Ainda não se chega ao ponto de afirmar-se que só não exerce a cidadania quem não quer, mas esse passo não deve andar muito longe.
Duas inferências diretamente falsas estão na base de toda essa propaganda: a primeira, de que acúmulo de informação significa conhecimento; a segunda, de que a existência da informação e de seus veículos seria suficiente para garantir acesso inteligente e, principalmente, operacionalização. É como dizer que os analfabetos teriam sua cidadania incrementada pela simples existência das bibliotecas públicas.
Mas o que significa usar um meio de comunicação? Um grande volume de informações exige a mobilização de recursos humanos e materiais para poder ser apreendido e processado. Tais recursos estão nas mãos de organizações, governos e empresas, mas em geral não nas dos cidadãos. Esses recursos estão evidentemente mais disponíveis para os cidadãos ricos do que para os pobres.
Em outras palavras, sob o ponto de vista da distribuição do poder, nada autoriza a concluir que a ``revolução da informação" atue na direção de um maior equilíbrio entre os agentes sociais. A informação como instrumento de poder não pode ser medida absoluta, mas relativamente: como o poder é atributo relacional, não advém da ``posse" de uma quantidade X de informação, mas (entre outras coisas, naturalmente) do fato de A dispor de mais condições de processar a informação do que B.
Se a ordem social é montada de maneira a garantir que A sempre disponha de mais instrumentos de processamento (além de outras coisas) do que B, segue-se que, à parte convulsões nessa ordem, A sempre terá mais poder que B.
Os esforços pelo acúmulo cada vez maior de informações se exercem na esperança de que os sistemas de ordenamento, síntese e articulação das informações não só progridam no mesmo ritmo como ganhem novos patamares de complexidade. Há pelo menos dois aspectos a notar quanto a isso.
O primeiro, um tanto trivial, é o evidente absurdo de se supor que qualquer tipo de informação relevante seria, em princípio, resumível ou sintetizável. Como se sintetizam a obra de Picasso, Madame Bovary, a Nona Sinfonia de Beethoven, a teoria da relatividade?
Existe na verdade um modo de, radicalmente, ``sintetizar" esta última -por extinção, caso venha a ser superada por alguma outra teoria. Já a extinção não-evolutiva do conhecimento e da crítica é o resultado dos esforços de resumo e síntese que se verificam tipicamente no jornalismo, na dita indústria cultural, nos mecanismos de disciplinamento das organizações (``teorias" gerenciais propagadas por gurus) e na propagação de seitas religiosas e profissionais que vendem ``soluções" acabadas para problemas humanos.

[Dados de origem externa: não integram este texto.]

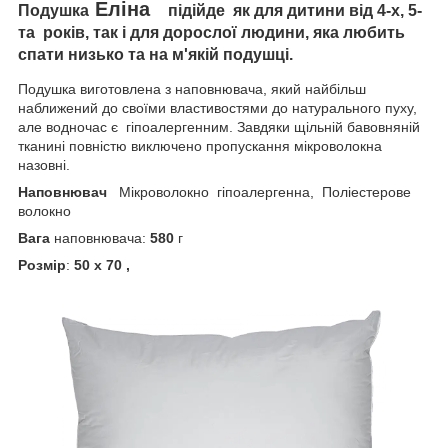
Еліна
Подушка
підійде як для дитини від 4-х, 5-
та років, так і для дорослої людини, яка любить
спати низько та на м'якій подушці.
Подушка виготовлена з наповнювача, який найбільш
наближений до своїми властивостями до натурального пуху,
але водночас є гіпоалергенним. Завдяки щільній бавовняній
тканині повністю виключено пропускання мікроволокна
назовні.
Наповнювач
Мікроволокно гіпоалергенна, Поліестерове
волокно
Вага
наповнювача:
580
г
Розмір
:
50 х 70 ,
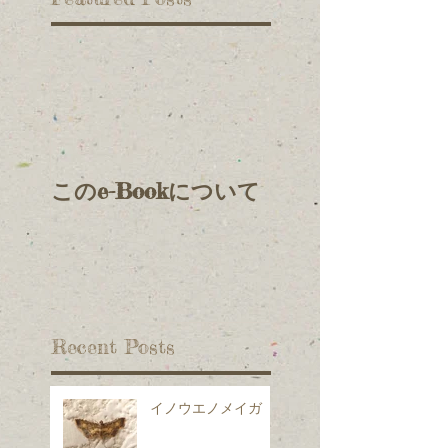
このe-Bookについて
Recent Posts
イノウエノメイガ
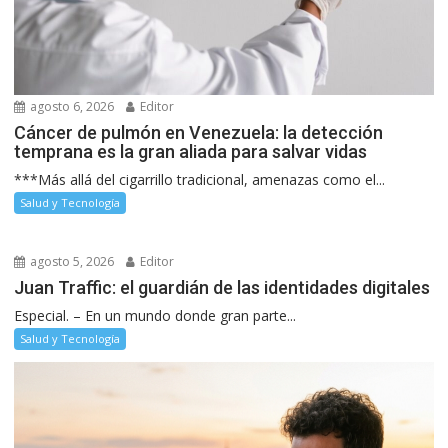
agosto 6, 2026
Editor
Cáncer de pulmón en Venezuela: la detección
temprana es la gran aliada para salvar vidas
***Más allá del cigarrillo tradicional, amenazas como el...
Salud y Tecnología
agosto 5, 2026
Editor
Juan Traffic: el guardián de las identidades digitales
Especial. – En un mundo donde gran parte...
Salud y Tecnología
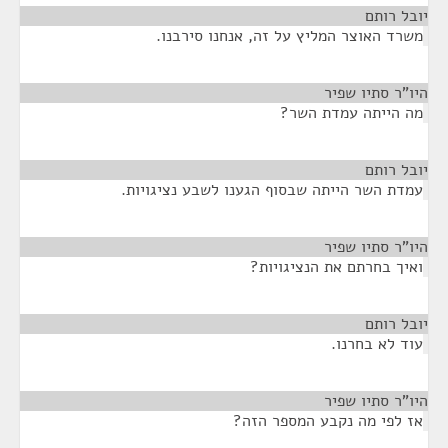
יובל רותם
¶
משרד האוצר המליץ על זה, אנחנו סירבנו.
היו"ר סתיו שפיר
¶
מה הייתה עמדת השר?
יובל רותם
¶
עמדת השר הייתה שבסוף הגענו לשבע נציגויות.
היו"ר סתיו שפיר
¶
ואיך בחרתם את הנציגויות?
יובל רותם
¶
עוד לא בחרנו.
היו"ר סתיו שפיר
¶
אז לפי מה נקבע המספר הזה?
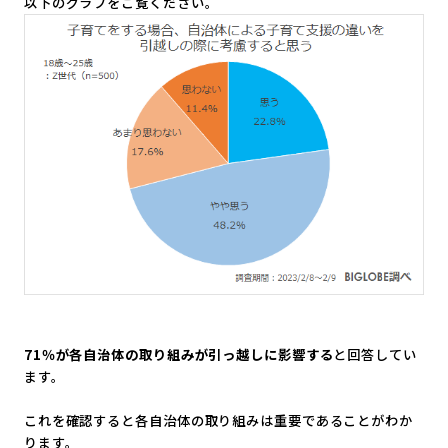
以下のグラフをご覧ください。
71％が各自治体の取り組みが引っ越しに影響する
と回答してい
ま
す。
これを確認すると各自治体の取り組みは重要であることがわか
りま
す。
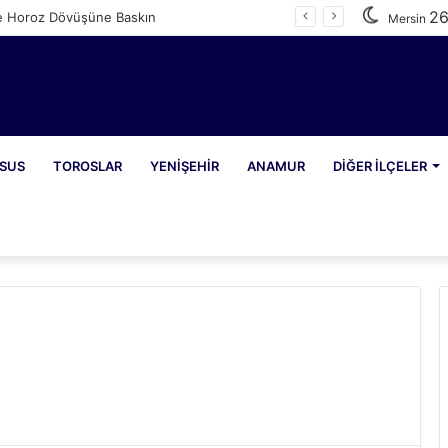
2
e Horoz Dövüşüne Baskın
Mersin
SUS
TOROSLAR
YENIŞEHIR
ANAMUR
DIĞER İLÇELER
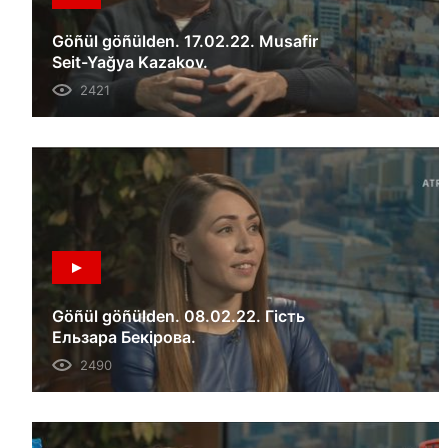
Göñül göñülden. 17.02.22. Musafir
Seit-Yağya Kazakov.
2421
Göñül göñülden. 08.02.22. Гість
Ельзара Бекірова.
2490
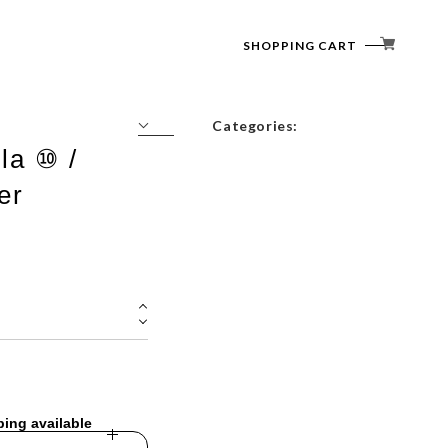
SHOPPING CART
Categories:
la ⑩ /
Tops
er
Outerwear
Bottoms
Accessories
ping available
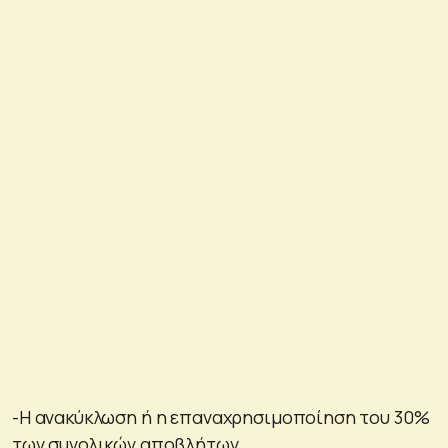
-Η ανακύκλωση ή η επαναχρησιμοποίηση του 30%
των συνολικών αποβλήτων.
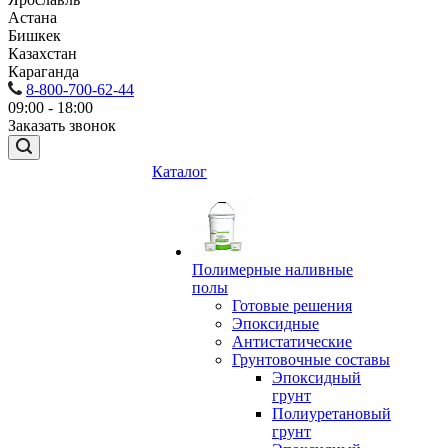
Астана
Бишкек
Казахстан
Караганда
8-800-700-62-44
09:00 - 18:00
Заказать звонок
Каталог
Полимерные наливные
полы
Готовые решения
Эпоксидные
Антистатические
Грунтовочные составы
Эпоксидный
грунт
Полиуретановый
грунт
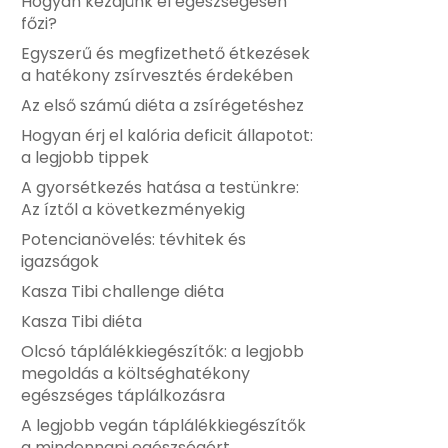
Hogyan kezdjünk el egészségesen
főzi?
Egyszerű és megfizethető étkezések
a hatékony zsírvesztés érdekében
Az első számú diéta a zsírégetéshez
Hogyan érj el kalória deficit állapotot:
a legjobb tippek
A gyorsétkezés hatása a testünkre:
Az íztől a következményekig
Potencianövelés: tévhitek és
igazságok
Kasza Tibi challenge diéta
Kasza Tibi diéta
Olcsó táplálékkiegészítők: a legjobb
megoldás a költséghatékony
egészséges táplálkozásra
A legjobb vegán táplálékkiegészítők
a mindennapi egészségért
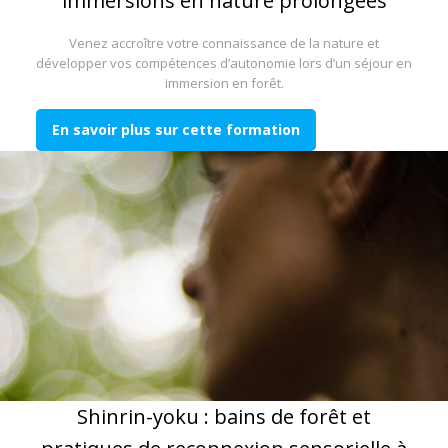
immersions en nature prolongées
Venez accroître votre connaissance de la nature et
développer vos compétences d’autonomie lors d’un séjour en
immersion en forêt.
En savoir plus sur cette formation
Shinrin-yoku : bains de forêt et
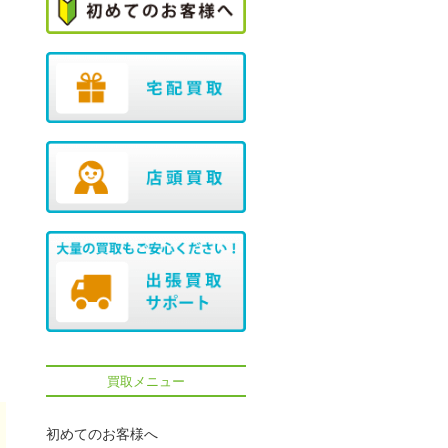
買取メニュー
初めてのお客様へ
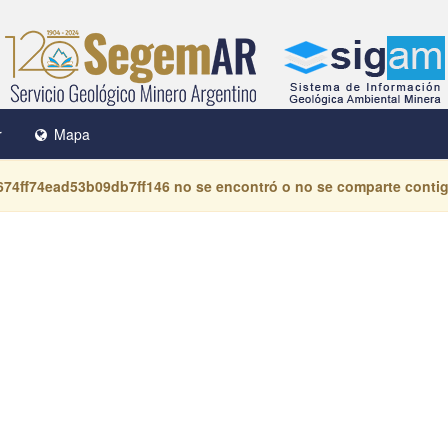
r
Mapa
674ff74ead53b09db7ff146
no se encontró o no se comparte contig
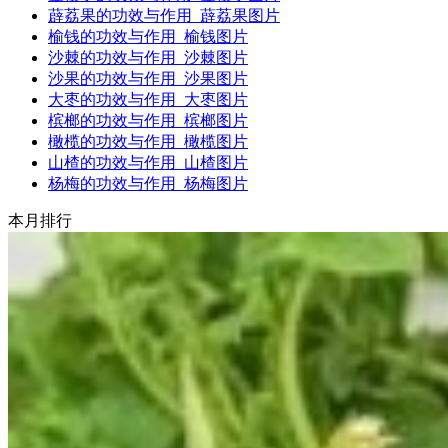
薜荔果的功效与作用_薜荔果图片
榆钱的功效与作用_榆钱图片
沙棘的功效与作用_沙棘图片
沙果的功效与作用_沙果图片
大枣的功效与作用_大枣图片
槟榔的功效与作用_槟榔图片
橄榄的功效与作用_橄榄图片
山楂的功效与作用_山楂图片
杨梅的功效与作用_杨梅图片
本月排行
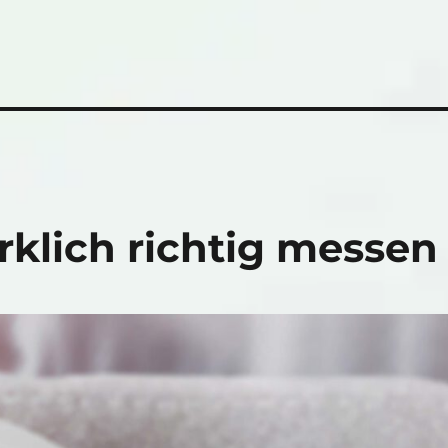
rklich richtig messen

O segundo aspecto a notar é o fato de o discurso dominante a respeito do assunto encarar a informação como peças que se encaixam em níveis. No plano mais básico estariam os dados brutos, organizados em categorias conforme a origem. Estas se articulariam entre si por meio de conjuntos de princípios ordenadores, compostos no âmbito de cada finalidade prática ou interesse específico, formando novas categorias. E assim por diante.
O instrumento operador dessa espécie de ganhos quânticos na direção da síntese total seria o software dos sistemas de telemática. Cada conjunto de princípios ordenadores em cada patamar representa, é claro, uma miniteoria a respeito daquele domínio particular, cujo modelo, operacionalizado, é o software.
O ponto pivotal, ou seja, as condições de criação de cada miniteoria, permanece não-explicado. Fica implícito que as construções teóricas vão se formando como que automaticamente pela agregação dos dados. O que alimenta a ilusão de que a informação pode ser ``processada" mecanicamente e, desse modo, produzir conhecimento é, assim, uma modalidade de empirismo vulgar e, portanto, de irracionalismo.